__The problem__
Here, set down only the lines between the line that contains "bezoeker. Binnen enkele sec" and the final line of the material, both included, exactly as written. Skip the pictures.
_ _ _ _ _ _ _
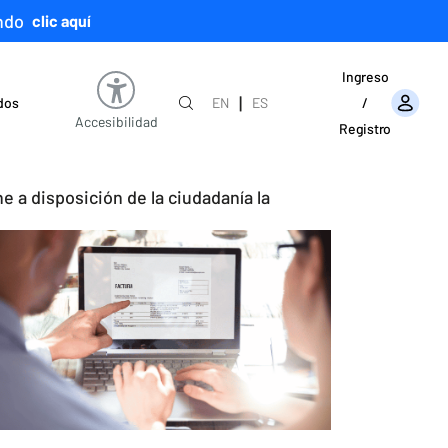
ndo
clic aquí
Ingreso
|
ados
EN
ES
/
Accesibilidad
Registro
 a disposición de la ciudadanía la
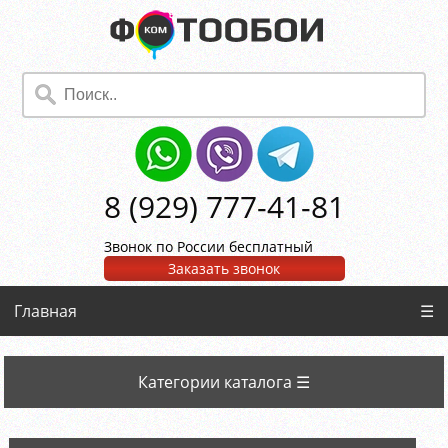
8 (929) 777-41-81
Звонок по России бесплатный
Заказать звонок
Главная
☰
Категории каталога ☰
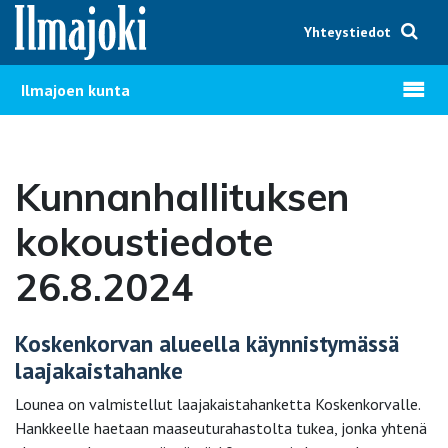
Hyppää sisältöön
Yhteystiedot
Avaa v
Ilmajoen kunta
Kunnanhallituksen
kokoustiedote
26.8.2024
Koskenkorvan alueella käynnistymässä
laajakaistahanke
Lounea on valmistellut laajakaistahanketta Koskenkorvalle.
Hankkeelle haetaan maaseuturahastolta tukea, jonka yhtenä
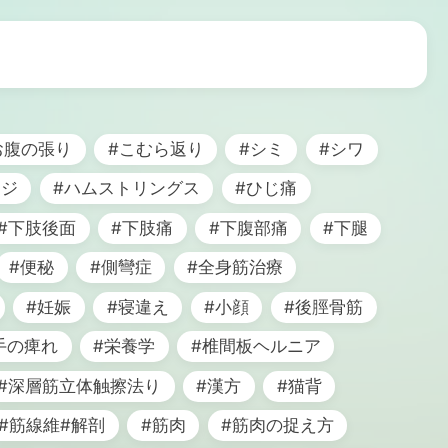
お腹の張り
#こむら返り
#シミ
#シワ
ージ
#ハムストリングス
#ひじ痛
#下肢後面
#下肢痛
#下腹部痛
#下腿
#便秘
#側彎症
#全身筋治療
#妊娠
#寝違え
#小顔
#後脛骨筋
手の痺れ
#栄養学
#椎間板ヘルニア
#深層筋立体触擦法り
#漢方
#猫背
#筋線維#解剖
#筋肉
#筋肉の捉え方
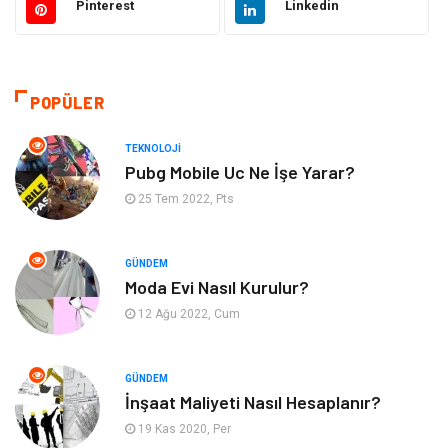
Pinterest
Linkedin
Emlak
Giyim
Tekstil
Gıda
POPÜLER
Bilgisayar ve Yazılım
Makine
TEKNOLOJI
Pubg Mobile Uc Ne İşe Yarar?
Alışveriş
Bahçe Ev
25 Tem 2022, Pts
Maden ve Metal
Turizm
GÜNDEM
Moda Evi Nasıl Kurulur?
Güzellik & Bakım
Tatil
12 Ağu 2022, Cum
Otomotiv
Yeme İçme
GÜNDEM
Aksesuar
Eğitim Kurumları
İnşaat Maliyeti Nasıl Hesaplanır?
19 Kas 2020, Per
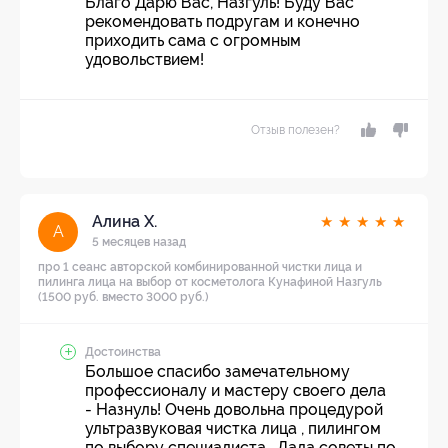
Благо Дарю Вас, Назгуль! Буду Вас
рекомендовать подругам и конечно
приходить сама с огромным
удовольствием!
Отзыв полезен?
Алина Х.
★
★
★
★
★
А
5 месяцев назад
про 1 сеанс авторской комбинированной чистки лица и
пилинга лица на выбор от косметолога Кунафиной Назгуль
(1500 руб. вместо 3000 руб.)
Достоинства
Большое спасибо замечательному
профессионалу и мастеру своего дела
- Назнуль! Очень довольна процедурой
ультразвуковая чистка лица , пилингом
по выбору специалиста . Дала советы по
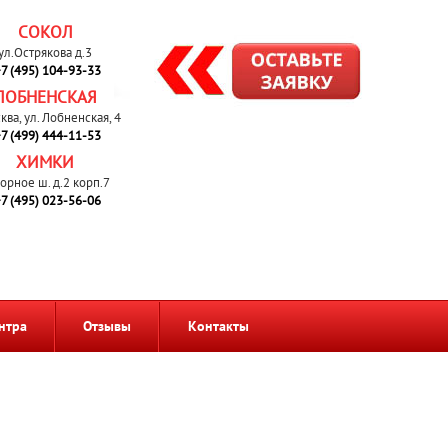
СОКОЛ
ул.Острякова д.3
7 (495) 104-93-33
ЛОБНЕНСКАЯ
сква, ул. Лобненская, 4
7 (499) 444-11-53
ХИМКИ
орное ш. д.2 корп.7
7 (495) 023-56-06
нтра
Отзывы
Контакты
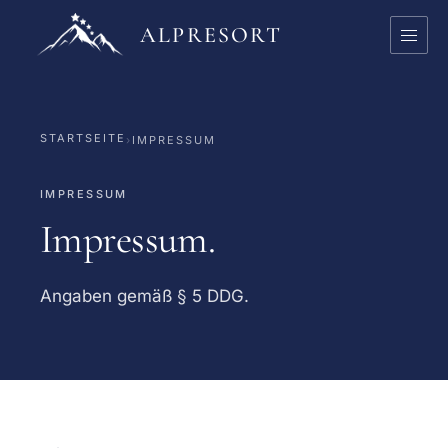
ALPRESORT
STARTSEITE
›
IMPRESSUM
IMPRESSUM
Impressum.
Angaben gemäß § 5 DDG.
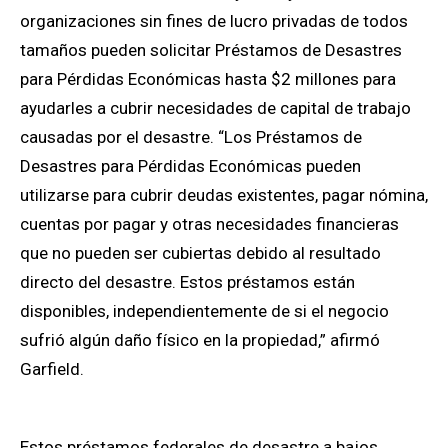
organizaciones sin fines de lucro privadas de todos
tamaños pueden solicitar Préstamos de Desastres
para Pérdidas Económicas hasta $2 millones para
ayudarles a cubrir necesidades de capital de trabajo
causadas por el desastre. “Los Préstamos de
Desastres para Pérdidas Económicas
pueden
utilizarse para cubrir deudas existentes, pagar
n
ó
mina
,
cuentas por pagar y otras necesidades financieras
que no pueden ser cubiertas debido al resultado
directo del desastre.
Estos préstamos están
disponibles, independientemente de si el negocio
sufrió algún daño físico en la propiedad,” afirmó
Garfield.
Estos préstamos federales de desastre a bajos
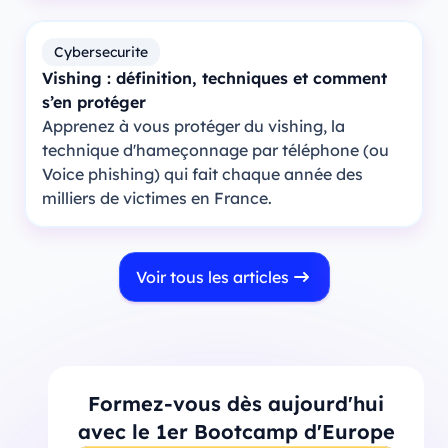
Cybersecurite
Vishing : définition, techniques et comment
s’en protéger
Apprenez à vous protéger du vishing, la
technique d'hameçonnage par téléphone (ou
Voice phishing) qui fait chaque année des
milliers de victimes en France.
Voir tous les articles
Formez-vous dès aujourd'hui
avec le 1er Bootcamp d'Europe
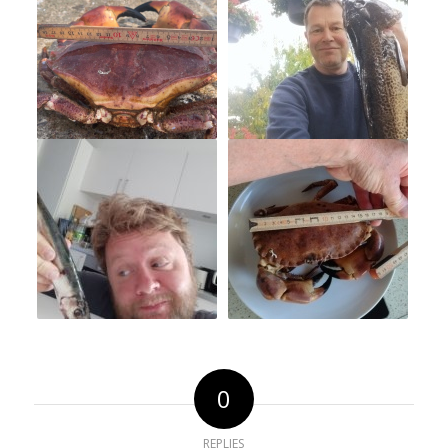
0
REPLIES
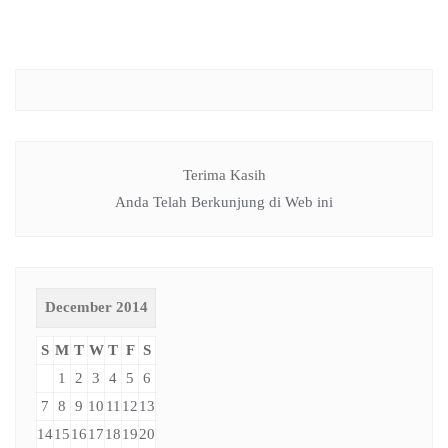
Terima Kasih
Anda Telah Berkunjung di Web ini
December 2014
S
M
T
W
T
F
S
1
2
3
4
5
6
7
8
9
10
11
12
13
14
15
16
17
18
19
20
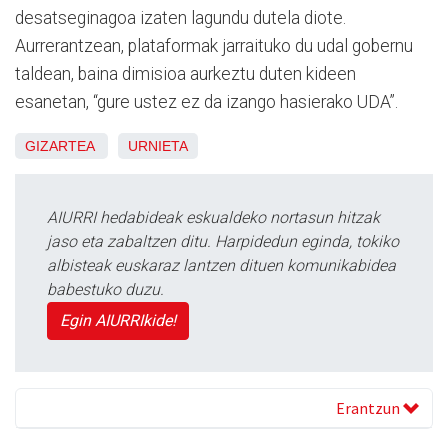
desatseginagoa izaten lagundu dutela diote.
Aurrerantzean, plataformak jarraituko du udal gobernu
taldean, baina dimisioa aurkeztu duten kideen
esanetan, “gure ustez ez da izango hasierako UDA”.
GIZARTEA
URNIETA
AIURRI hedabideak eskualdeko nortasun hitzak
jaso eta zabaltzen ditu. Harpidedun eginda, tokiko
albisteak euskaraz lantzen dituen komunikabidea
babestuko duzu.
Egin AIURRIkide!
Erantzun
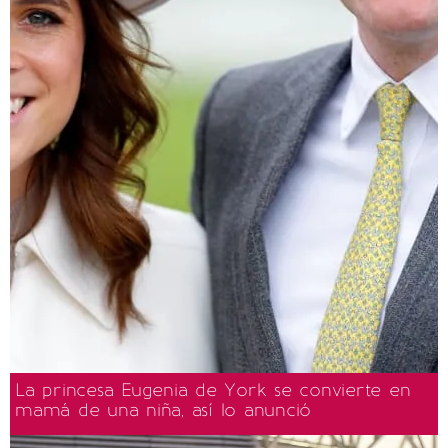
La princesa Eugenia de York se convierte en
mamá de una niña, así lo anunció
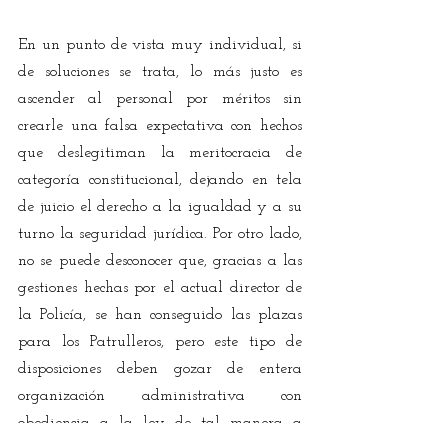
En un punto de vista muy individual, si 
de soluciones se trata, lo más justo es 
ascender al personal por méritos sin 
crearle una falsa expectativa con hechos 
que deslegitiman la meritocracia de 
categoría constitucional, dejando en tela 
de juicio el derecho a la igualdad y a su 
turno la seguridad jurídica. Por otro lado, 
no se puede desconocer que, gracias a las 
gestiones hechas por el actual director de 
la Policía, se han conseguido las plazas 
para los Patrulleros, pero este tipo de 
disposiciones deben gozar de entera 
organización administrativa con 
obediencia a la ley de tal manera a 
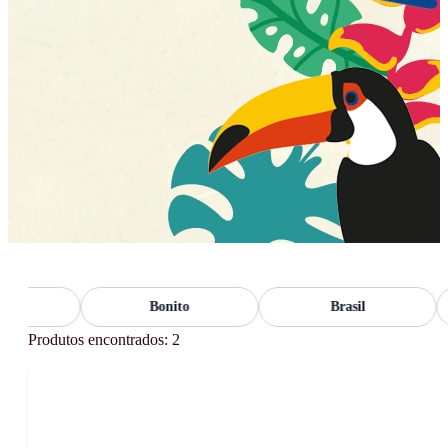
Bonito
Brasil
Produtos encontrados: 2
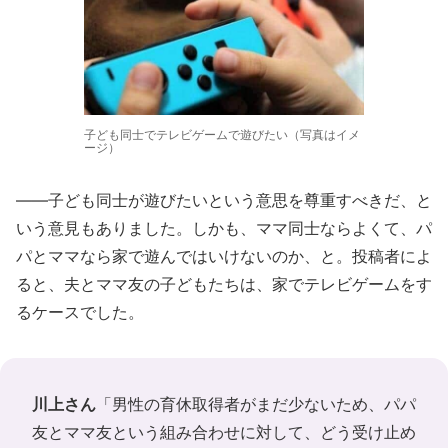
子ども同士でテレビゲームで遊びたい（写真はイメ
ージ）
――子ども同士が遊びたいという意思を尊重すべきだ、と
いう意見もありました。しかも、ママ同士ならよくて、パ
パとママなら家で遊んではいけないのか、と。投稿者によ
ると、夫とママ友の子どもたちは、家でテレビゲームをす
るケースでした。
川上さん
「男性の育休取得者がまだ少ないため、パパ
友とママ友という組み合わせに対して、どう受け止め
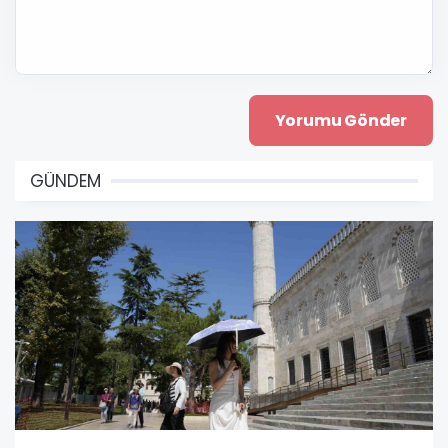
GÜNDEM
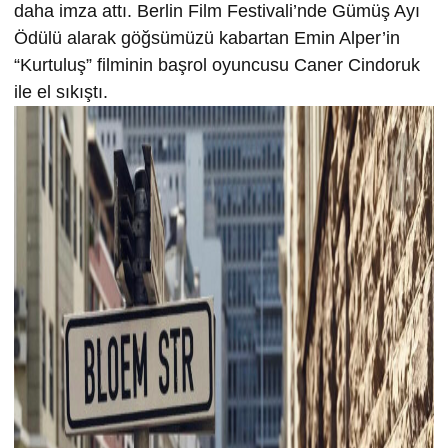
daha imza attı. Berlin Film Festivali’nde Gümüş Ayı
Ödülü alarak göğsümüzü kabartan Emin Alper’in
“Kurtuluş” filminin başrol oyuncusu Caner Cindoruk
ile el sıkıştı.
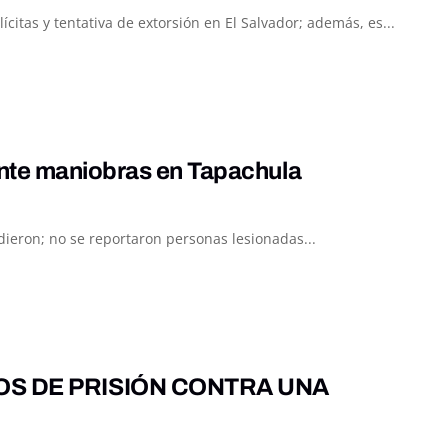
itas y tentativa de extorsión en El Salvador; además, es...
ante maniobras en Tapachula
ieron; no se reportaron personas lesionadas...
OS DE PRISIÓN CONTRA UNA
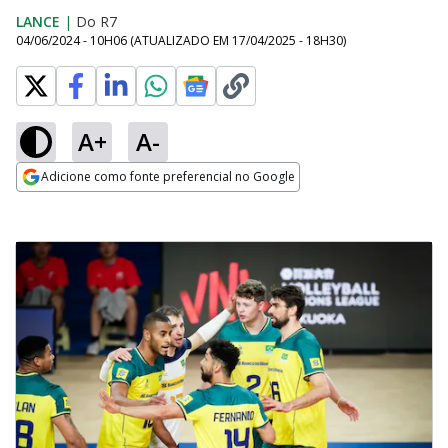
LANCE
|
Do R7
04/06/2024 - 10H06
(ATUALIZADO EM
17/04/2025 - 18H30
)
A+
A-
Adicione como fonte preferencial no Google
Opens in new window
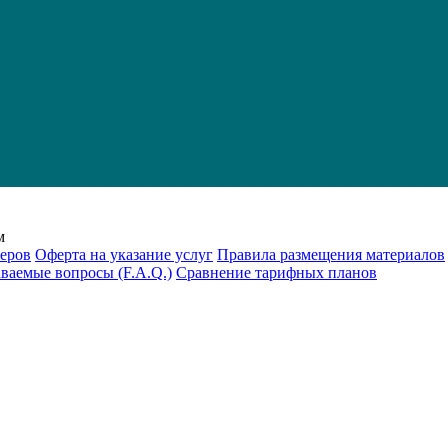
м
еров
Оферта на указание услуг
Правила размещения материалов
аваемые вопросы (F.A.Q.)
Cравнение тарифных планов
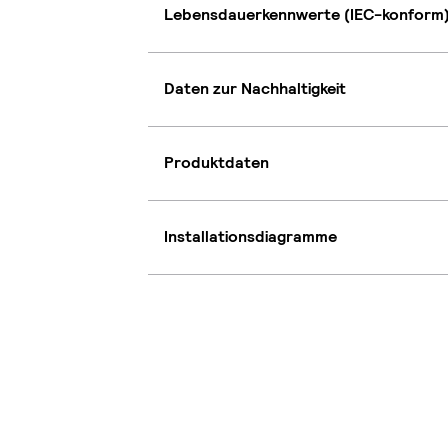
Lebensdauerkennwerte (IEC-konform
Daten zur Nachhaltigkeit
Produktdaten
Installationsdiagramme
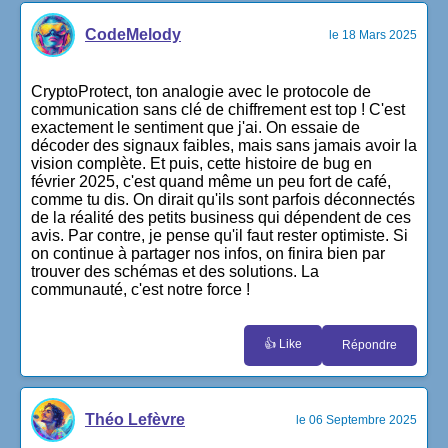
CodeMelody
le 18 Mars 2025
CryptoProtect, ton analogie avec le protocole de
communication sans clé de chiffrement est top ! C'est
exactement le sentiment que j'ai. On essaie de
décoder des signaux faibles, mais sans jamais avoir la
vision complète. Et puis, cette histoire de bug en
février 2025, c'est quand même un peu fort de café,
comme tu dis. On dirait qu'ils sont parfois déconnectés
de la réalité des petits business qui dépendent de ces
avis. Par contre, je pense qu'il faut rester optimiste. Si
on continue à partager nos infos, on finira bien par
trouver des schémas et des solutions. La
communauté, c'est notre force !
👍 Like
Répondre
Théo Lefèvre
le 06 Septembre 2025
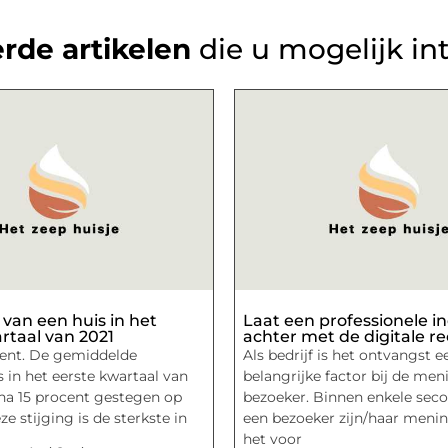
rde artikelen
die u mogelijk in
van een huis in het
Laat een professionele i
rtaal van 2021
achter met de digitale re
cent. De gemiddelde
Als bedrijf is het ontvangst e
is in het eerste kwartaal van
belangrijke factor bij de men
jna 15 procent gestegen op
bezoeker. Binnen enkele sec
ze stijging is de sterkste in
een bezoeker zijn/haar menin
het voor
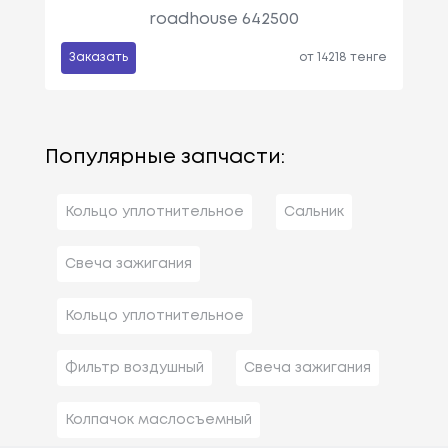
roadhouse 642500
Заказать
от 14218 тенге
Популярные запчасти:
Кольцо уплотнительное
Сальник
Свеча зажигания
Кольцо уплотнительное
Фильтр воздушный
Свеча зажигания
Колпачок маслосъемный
_ _ _ _ _ _ _
__Solution to the problem__
bezoeker. Binnen enkele sec
ze stijging is de sterkste in
een bezoeker zijn/haar menin
het voor
roadhouse 642500
Заказать
от 14218 тенге
Популярные запчасти:
Кольцо уплотнительное
Сальник
Свеча зажигания
Кольцо уплотнительное
Фильтр воздушный
Свеча зажигания
Колпачок маслосъемный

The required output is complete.